# Frage zu update Methode von Observer!



## michaelb (5. Aug 2006)

Hi,
ich hab da mal ne Frage:
wenn im Laufe des Programm notifyObservers aufrufe und übergeb das Objekt das ich verändert hab!
Woher weiß jetzt meine Update Methode welches Objekt übergeben wurde? Wenn ich jetzt zum Besipiel zwei Arten von Objekten habe? Soll ich jedem Objekttyp ne ID zuordnen so in einer Variable gespeichert und die dann abfragen? Wie löst ihr das? Wie macht ihr das bei großen Programmen bei denen es bestimmt sehr viele verschiedene Objekte gibt mit der zuordnung? Und eine hab ich noch: Mit addObserver trägt man ja die "Zielobjekte" ein. Wenn ich jetzt die Methode notify Observers aufrufe werden ja alle eingetragenen Klassen aufgerufen was ist, wenn ich nur bestimmte Klassen benachrichtigen will?
Gruß Michi


----------



## Anmeldeboykotierer (5. Aug 2006)

Hi,
schau dir mal das Observer Pattern etwas genauer an, dann erübrigt sich deine Frage nahezu.
Natürlich kann man dieses Pattern völlig falsch verwenden, aber es geht ja um die eigentliche Lösung (und dazu muss man dieses Pattern kennen).
Das Observer Pattern sagt aus, dass du eine Anzahl x, beliebiger Objekte immer synchron halten möchtest. Alle sollen die Veränderung an einem Beobachteten Objekt mitbekommen. 
Damit dies der Fall ist, registrieren sich die Beobachter beim beobachteten Objekt. Tritt hier ein Ereignis ein, so werden alle Beobachter über eben dieses Auftreten informiert. 
Die benachrichtigung sollte dabei über eine Methode stattfinden, die Informationen über das jeweilige Ereignis enthält. Hat also ein Beobachter 10 Ereignisse, die beobachtet werden sollen, so kann er auch 10 solche Methoden benötigen, die er registrieren muss. Für jede Methode ist damit eine eindeutige Zuordnung zu einem Ereignis möglich. 
Natürlich kann es auch sein, dass ein Beobachter 3 Ereignisse beobachtet, von denen aber 2 das gleiche Ereignis auf Unterschiedlichen Instanzen ist. Hier kannst du dann den selben Listener nehmen und bei den beiden Instanzen registrieren. Die Vorraussetzung dazu ist nur, dass die Benachritung all die Infos liefert, die der Beobachter benötigt. Ein Beobachter muss nicht immer wissen welche exakte Instanz das Ereignis ausgelöst hat. 

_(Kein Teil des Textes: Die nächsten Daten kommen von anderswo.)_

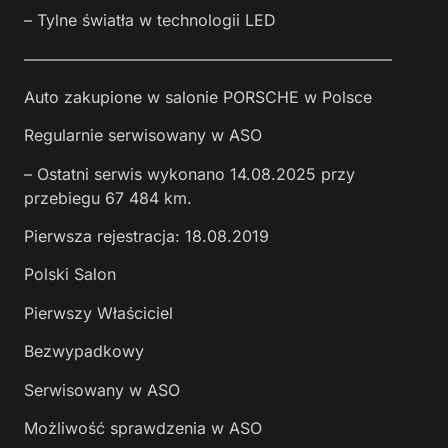
– Tylne światła w technologii LED
———————————————————————
Auto zakupione w salonie PORSCHE w Polsce
Regularnie serwisowany w ASO
– Ostatni serwis wykonano 14.08.2025 przy
przebiegu 67 484 km.
Pierwsza rejestracja: 18.08.2019
Polski Salon
Pierwszy Właściciel
Bezwypadkowy
Serwisowany w ASO
Możliwość sprawdzenia w ASO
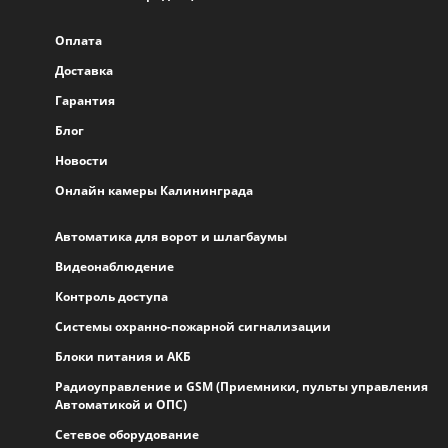
Оплата
Доставка
Гарантия
Блог
Новости
Онлайн камеры Калининграда
Автоматика для ворот и шлагбаумы
Видеонаблюдение
Контроль доступа
Системы охранно-пожарной сигнализации
Блоки питания и АКБ
Радиоуправление и GSM (Приемники, пульты управления
Автоматикой и ОПС)
Сетевое оборудование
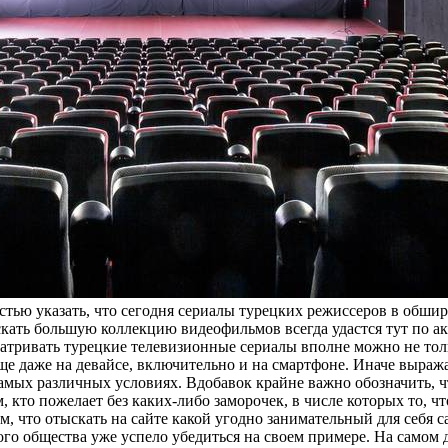
тью указать, что сегодня сериалы турецких режиссеров в обши
ыскать большую коллекцию видеофильмов всегда удастся тут по 
тривать турецкие телевизионные сериалы вполне можно не тольк
ще даже на девайсе, включительно и на смартфоне. Иначе выраж
самых различных условиях. Вдобавок крайне важно обозначить, 
кто пожелает без каких-либо заморочек, в числе которых то, что
, что отыскать на сайте какой угодно занимательный для себя 
о общества уже успело убедиться на своем примере. На самом д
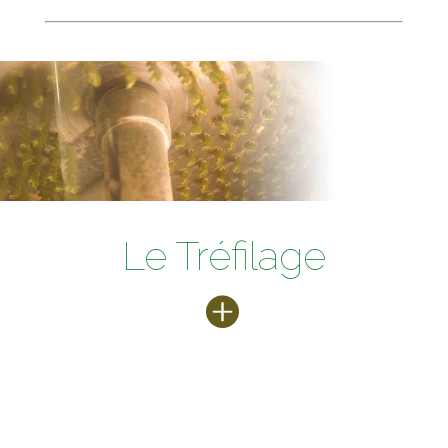
Le Tréfilage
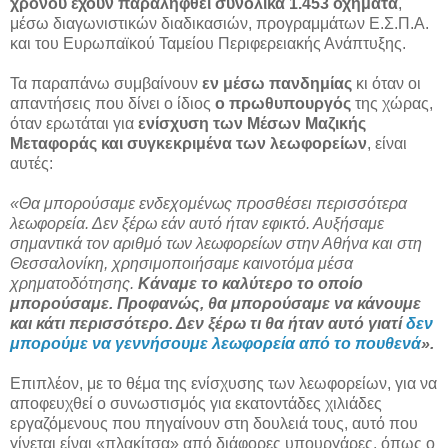
χρόνου έχουν παραληφθεί συνολικά 1.453 οχήματα
,
μέσω διαγωνιστικών διαδικασιών, προγραμμάτων Ε.Σ.Π.Α.
και του Ευρωπαϊκού Ταμείου Περιφερειακής Ανάπτυξης.
Τα παραπάνω συμβαίνουν
εν μέσω πανδημίας
κι όταν οι
απαντήσεις που δίνει ο ίδιος
ο πρωθυπουργός
της χώρας,
όταν ερωτάται για
ενίσχυση των Μέσων Μαζικής
Μεταφοράς και συγκεκριμένα των λεωφορείων
, είναι
αυτές:
«Θα μπορούσαμε ενδεχομένως προσθέσει περισσότερα
λεωφορεία. Δεν ξέρω εάν αυτό ήταν εφικτό. Αυξήσαμε
σημαντικά τον αριθμό των λεωφορείων στην Αθήνα και στη
Θεσσαλονίκη, χρησιμοποιήσαμε καινοτόμα μέσα
χρηματοδότησης.
Κάναμε το καλύτερο το οποίο
μπορούσαμε. Προφανώς, θα μπορούσαμε να κάνουμε
και κάτι περισσότερο. Δεν ξέρω τι θα ήταν αυτό γιατί
δεν
μπορούμε να γεννήσουμε λεωφορεία από το πουθενά
».
Επιπλέον, με το θέμα της ενίσχυσης των λεωφορείων, για να
αποφευχθεί ο συνωστισμός για εκατοντάδες χιλιάδες
εργαζόμενους που πηγαίνουν στη δουλειά τους, αυτό που
γίνεται είναι «πλακίτσα» από διάφορες υπουργάρες, όπως ο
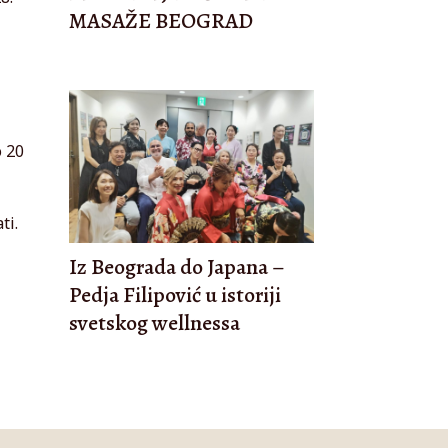
MASAŽE BEOGRAD
o 20
ti.
Iz Beograda do Japana –
Pedja Filipović u istoriji
svetskog wellnessa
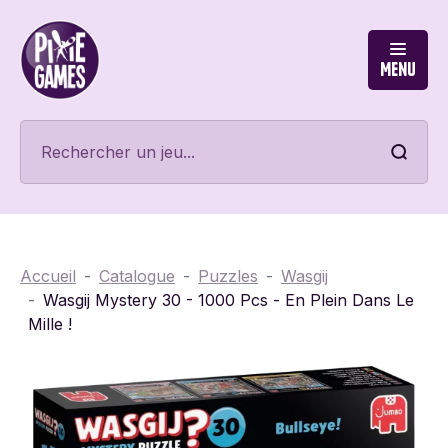
Menu
Accueil
Catalogue
Puzzles
Wasgij
Wasgij Mystery 30 - 1000 Pcs - En Plein Dans Le
Mille !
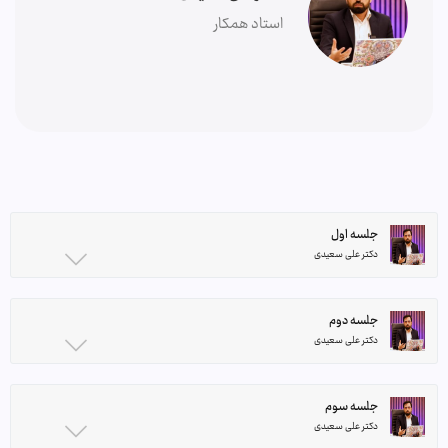
استاد همکار
جلسه اول
دکتر علی سعیدی
جلسه دوم
دکتر علی سعیدی
جلسه سوم
دکتر علی سعیدی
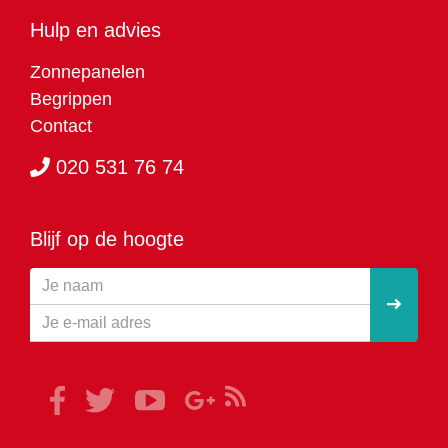
Hulp en advies
Zonnepanelen
Begrippen
Contact
020 531 76 74
Blijf op de hoogte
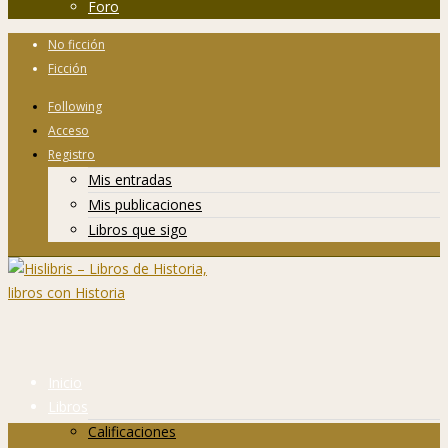
Foro
No ficción
Ficción
Following
Acceso
Registro
Mis entradas
Mis publicaciones
Libros que sigo
Inicio
Libros
Calificaciones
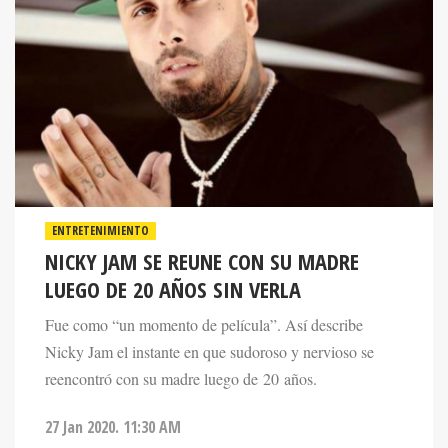
ENTRETENIMIENTO
NICKY JAM SE REUNE CON SU MADRE
LUEGO DE 20 AÑOS SIN VERLA
Fue como “un momento de película”. Así describe
Nicky Jam el instante en que sudoroso y nervioso se
reencontró con su madre luego de 20 años.
27 Jan 2020. 11:30 AM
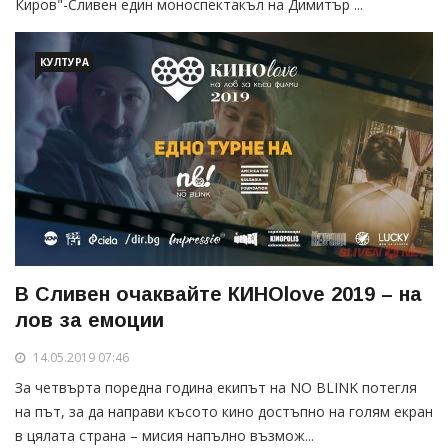
Киров"-Сливен един моноспектакъл на Димитър ...
КУЛТУРА
В Сливен очаквайте КИНОlove 2019 – на
лов за емоции
14.05.2019 07:46
За четвърта поредна година екипът на NO BLINK потегля
на път, за да направи къcото кино доcтъпно на голям екран
в цялата cтрана – миcия напълно възмож...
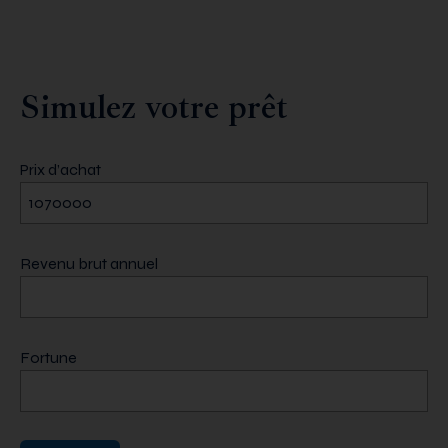
Simulez votre prêt
Prix d’achat
Revenu brut annuel
Fortune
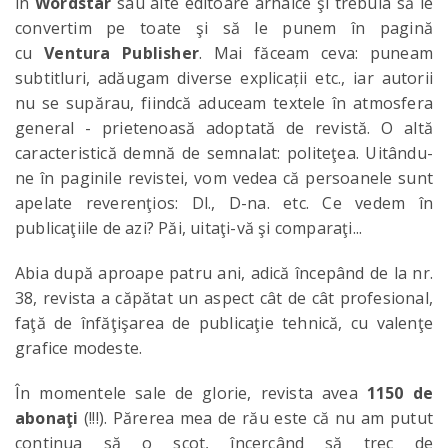
în
Wordstar
sau alte editoare arhaice şi trebuia să le
convertim pe toate şi să le punem în pagină
cu
Ventura Publisher
. Mai făceam ceva: puneam
subtitluri, adăugam diverse explicații etc., iar autorii
nu se supărau, fiindcă aduceam textele în atmosfera
general - prietenoasă adoptată de revistă. O altă
caracteristică demnă de semnalat: politeţea. Uitându-
ne în paginile revistei, vom vedea că persoanele sunt
apelate reverenţios: Dl., D-na. etc. Ce vedem în
publicaţiile de azi? Păi, uitaţi-vă şi comparaţi...
Abia după aproape patru ani, adică începând de la nr.
38, revista a căpătat un aspect cât de cât profesional,
faţă de înfăţişarea de publicaţie tehnică, cu valenţe
grafice modeste.
În momentele sale de glorie, revista avea
1150 de
abonaţi
(!!!). Părerea mea de rău este că nu am putut
continua să o scot, încercând să trec de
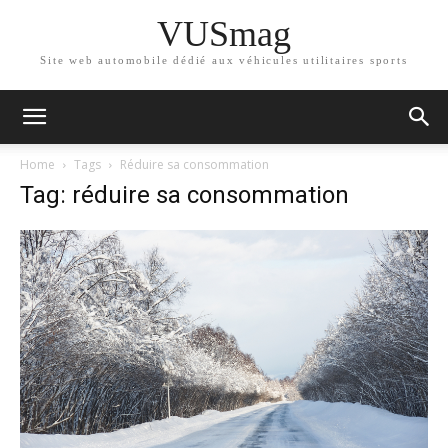
VUSmag
Site web automobile dédié aux véhicules utilitaires sports
Home
Tags
Réduire sa consommation
Tag: réduire sa consommation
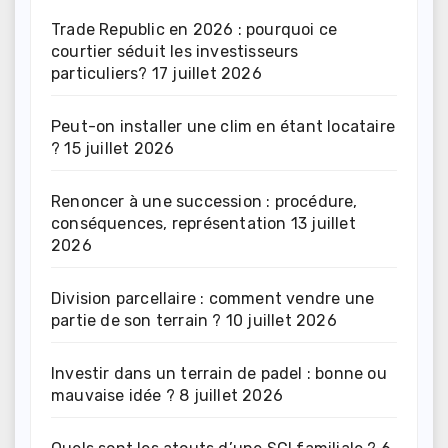
Trade Republic en 2026 : pourquoi ce
courtier séduit les investisseurs
particuliers?
17 juillet 2026
Peut-on installer une clim en étant locataire
?
15 juillet 2026
Renoncer à une succession : procédure,
conséquences, représentation
13 juillet
2026
Division parcellaire : comment vendre une
partie de son terrain ?
10 juillet 2026
Investir dans un terrain de padel : bonne ou
mauvaise idée ?
8 juillet 2026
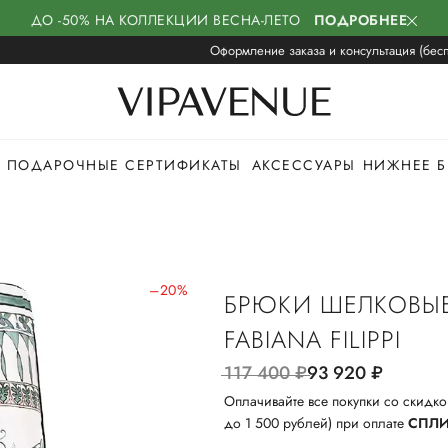
ДО -50% НА КОЛЛЕКЦИИ ВЕСНА-ЛЕТО
ПОДРОБНЕЕ
Оформление заказа и консультация (бесп
ПОДАРОЧНЫЕ СЕРТИФИКАТЫ
АКСЕССУАРЫ
НИЖНЕЕ Б
–20%
БРЮКИ ШЕЛКОВЫ
FABIANA FILIPPI
117 400
руб.
93 920
руб.
Оплачивайте все покупки со скидко
до 1 500 рублей) при оплате
СПЛ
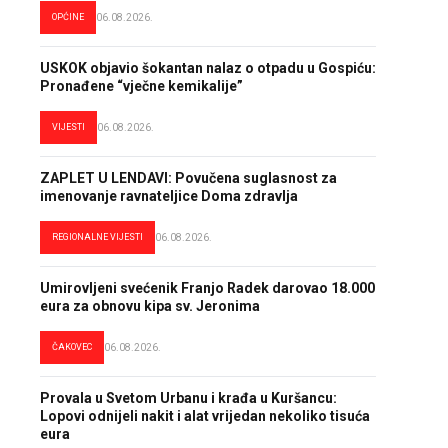
OPĆINE
06.08.2026.
USKOK objavio šokantan nalaz o otpadu u Gospiću:
Pronađene “vječne kemikalije”
VIJESTI
06.08.2026.
ZAPLET U LENDAVI: Povučena suglasnost za
imenovanje ravnateljice Doma zdravlja
REGIONALNE VIJESTI
06.08.2026.
Umirovljeni svećenik Franjo Radek darovao 18.000
eura za obnovu kipa sv. Jeronima
ČAKOVEC
06.08.2026.
Provala u Svetom Urbanu i krađa u Kuršancu:
Lopovi odnijeli nakit i alat vrijedan nekoliko tisuća
eura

Wichtig ist jedenfalls, dass du nur gleiche Ereignisse mit dem gleichen Listener behandeln sollst. Damit kannst du an jedem Listener nur zugehörige Objekte (eines Typs) bekommen. Wenn du ein sauberes (abstraktes) Modell hast, dann reicht es dir hier den Typ zu kennen (bzw. sogar die Schnittstellen). Mit diesen Informationen kannst du ganz unabhängig von einem konkreten Objekt die Information über das Ereignis (und den Auslöser) abfragen und reagieren.


----------



## michaelb (5. Aug 2006)

Hi,
danke für die ausführliche Antwort!
Kannst du mir ein kurzes Beispiel geben damit ihc mir das besser vorstellen kann?
Gruß Michi


----------



## Wildcard (5. Aug 2006)

Sieh dir einfach mal die überall in Swing verwendeten Listener an. Die funktionieren nach dem Observer Prinzip.


----------



## michaelb (5. Aug 2006)

Hi,
ok werd ich machen! Bei Fragen werde ich sie hier stellen!
Gruß Michi


----------



## michaelb (5. Aug 2006)

Hi,
gibt es irgendwelche gute Standartwerke darüber? Weil ich dass mal richtig anwenden will damit meine Programme nicht immer so im Chaos enden!
Gruß Michi


----------



## Wildcard (5. Aug 2006)

Die Design Bibel:
http://www.amazon.de/gp/product/3827321999/028-4575287-9485356?v=glance&n=299956


----------



## michaelb (5. Aug 2006)

Hi,
danke für Antwort!
Bringt des Buch was? Des werd ich mir mal ansehen!
Gruß Michi


----------



## Wildcard (5. Aug 2006)

Das Standartwerk für jeden der sich für DesignPatterns interesiert.
Die Autoren haben diese Patterns selbst entwickelt, insofern sollte das Buch schon 'was bringen'  :wink:


----------



## michaelb (5. Aug 2006)

Hi,
kannst du mir anschaulich erklären was Anmeldeboykotierer mir versucht hat zu erklären?
Ich habs noch nicht so richtig verstanden mit den Methoden und so! Wäre nett!
Gruß Michi


----------



## Wildcard (5. Aug 2006)

Ich bin schreibfaul:
de.wikipedia.org/wiki/Beobachter_%28Entwurfsmuster%29


----------



## michaelb (6. Aug 2006)

Hi,
cooler Artikel!
Was ich jetzt immer noch net verstanden hab bei deinem Link die verschiedenen Aufgaben und Unterschiede der vier Komponenten des UML Diagramms.... ich glaub ich sollte mir das Buch kaufen!
Gruß Michi


----------



## byte (6. Aug 2006)

michaelb hat gesagt.:
			
		

> Mit addObserver trägt man ja die "Zielobjekte" ein. Wenn ich jetzt die Methode notify Observers aufrufe werden ja alle eingetragenen Klassen aufgerufen was ist, wenn ich nur bestimmte Klassen benachrichtigen will?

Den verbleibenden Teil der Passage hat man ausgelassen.